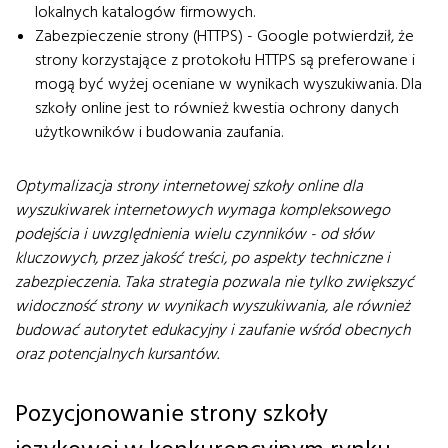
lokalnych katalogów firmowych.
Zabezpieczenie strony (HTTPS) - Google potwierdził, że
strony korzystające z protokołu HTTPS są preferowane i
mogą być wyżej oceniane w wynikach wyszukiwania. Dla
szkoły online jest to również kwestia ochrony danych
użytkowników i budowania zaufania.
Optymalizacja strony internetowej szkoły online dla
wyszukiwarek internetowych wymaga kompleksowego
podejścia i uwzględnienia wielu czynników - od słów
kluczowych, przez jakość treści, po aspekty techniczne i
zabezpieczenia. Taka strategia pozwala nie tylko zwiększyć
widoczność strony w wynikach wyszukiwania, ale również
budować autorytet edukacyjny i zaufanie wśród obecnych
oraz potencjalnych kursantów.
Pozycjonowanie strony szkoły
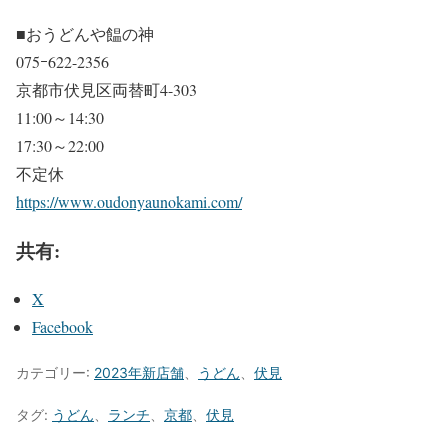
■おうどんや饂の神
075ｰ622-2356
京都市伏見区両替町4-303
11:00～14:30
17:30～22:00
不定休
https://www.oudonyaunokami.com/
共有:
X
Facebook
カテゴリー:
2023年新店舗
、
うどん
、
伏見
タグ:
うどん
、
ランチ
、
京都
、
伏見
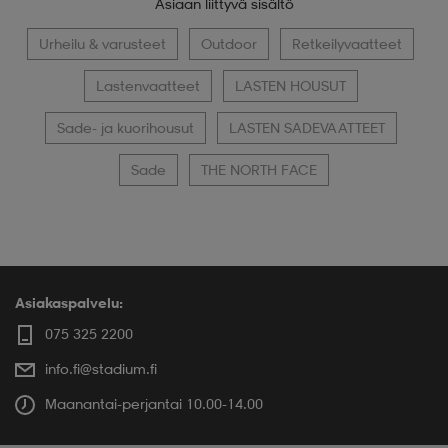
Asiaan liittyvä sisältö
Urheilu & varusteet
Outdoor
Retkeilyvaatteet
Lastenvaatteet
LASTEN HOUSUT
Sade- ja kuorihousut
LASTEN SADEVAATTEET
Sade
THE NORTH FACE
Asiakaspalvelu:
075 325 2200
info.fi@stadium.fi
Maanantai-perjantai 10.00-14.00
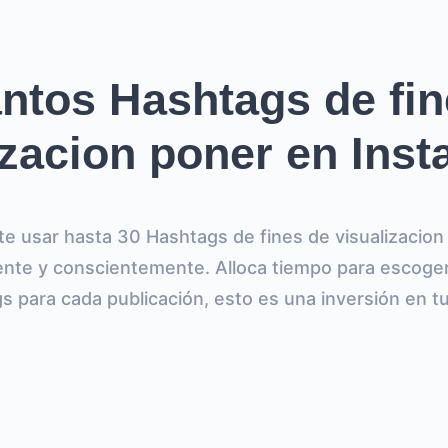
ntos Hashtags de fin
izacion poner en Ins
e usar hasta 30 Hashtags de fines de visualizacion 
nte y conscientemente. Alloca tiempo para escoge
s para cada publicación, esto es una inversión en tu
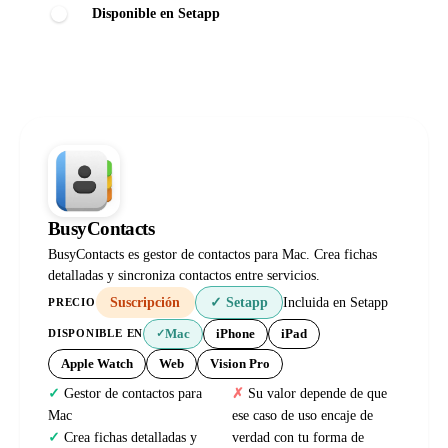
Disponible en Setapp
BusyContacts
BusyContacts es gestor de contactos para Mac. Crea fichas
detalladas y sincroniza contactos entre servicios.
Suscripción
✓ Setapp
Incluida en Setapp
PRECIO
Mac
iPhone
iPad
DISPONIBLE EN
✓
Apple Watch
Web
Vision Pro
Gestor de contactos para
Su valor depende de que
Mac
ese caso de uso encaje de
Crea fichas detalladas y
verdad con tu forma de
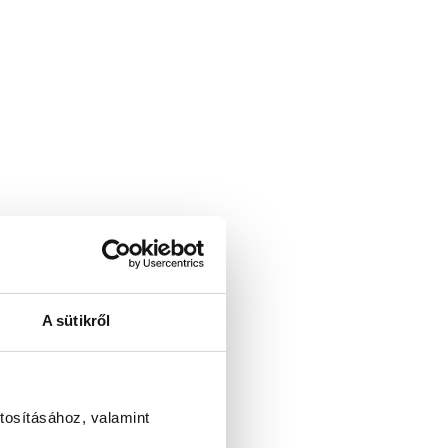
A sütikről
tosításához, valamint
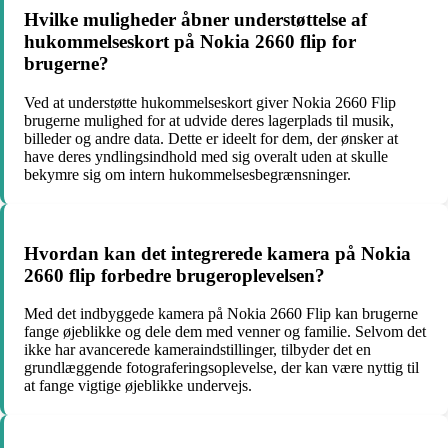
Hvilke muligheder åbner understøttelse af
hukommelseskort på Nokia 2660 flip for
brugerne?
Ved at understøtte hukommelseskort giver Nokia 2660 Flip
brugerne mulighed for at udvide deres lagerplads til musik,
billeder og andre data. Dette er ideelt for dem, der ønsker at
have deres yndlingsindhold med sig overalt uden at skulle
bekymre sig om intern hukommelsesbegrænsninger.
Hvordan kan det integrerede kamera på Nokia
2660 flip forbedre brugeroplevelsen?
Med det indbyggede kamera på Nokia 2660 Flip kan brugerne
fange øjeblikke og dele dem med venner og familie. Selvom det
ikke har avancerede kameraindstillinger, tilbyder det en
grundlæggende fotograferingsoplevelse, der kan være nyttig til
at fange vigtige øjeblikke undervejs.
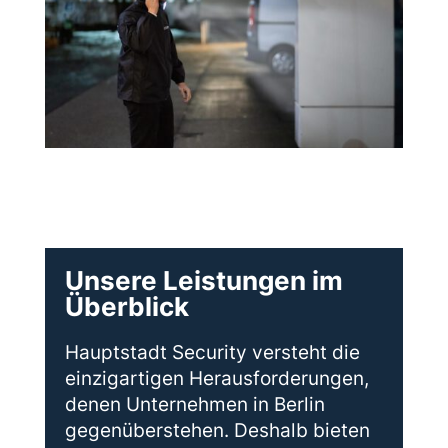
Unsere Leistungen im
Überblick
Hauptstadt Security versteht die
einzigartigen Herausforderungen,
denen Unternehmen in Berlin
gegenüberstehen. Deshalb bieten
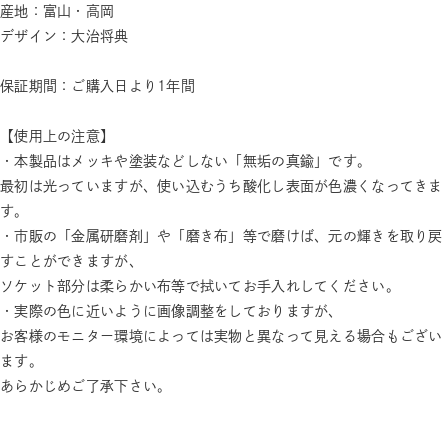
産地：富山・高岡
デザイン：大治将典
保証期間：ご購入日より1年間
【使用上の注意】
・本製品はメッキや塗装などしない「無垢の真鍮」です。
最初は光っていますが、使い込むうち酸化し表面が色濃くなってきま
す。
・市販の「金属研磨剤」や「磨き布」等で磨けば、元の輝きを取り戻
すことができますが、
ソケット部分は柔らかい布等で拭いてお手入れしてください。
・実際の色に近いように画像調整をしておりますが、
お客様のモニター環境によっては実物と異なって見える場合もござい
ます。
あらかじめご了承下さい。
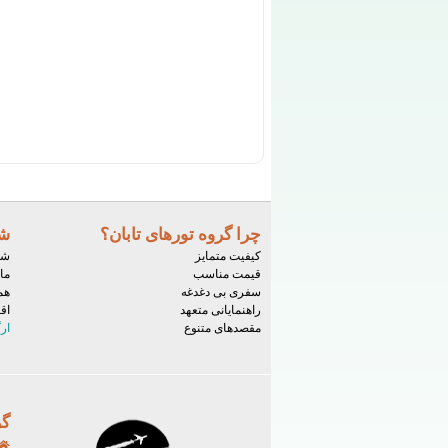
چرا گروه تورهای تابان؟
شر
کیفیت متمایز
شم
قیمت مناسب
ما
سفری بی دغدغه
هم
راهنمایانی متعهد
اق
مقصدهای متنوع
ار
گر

______

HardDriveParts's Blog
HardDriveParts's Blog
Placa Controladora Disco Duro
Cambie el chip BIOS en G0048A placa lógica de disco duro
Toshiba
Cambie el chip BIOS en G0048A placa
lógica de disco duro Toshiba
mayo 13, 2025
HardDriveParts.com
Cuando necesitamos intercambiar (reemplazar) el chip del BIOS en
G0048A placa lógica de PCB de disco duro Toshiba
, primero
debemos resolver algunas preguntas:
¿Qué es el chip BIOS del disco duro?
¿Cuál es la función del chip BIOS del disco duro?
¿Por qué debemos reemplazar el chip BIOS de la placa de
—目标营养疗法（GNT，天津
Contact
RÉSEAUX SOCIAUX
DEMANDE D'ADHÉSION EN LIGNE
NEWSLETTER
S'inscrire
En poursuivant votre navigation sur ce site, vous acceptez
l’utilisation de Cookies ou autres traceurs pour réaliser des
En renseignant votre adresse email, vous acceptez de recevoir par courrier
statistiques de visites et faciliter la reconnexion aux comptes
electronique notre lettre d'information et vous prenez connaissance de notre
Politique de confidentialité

______

**What you are asked to do**. Copy all lines from the entries that contain the word "Setapp".

**Written answer**.
Disponible en Setapp
✓ Setapp
Incluida en Setapp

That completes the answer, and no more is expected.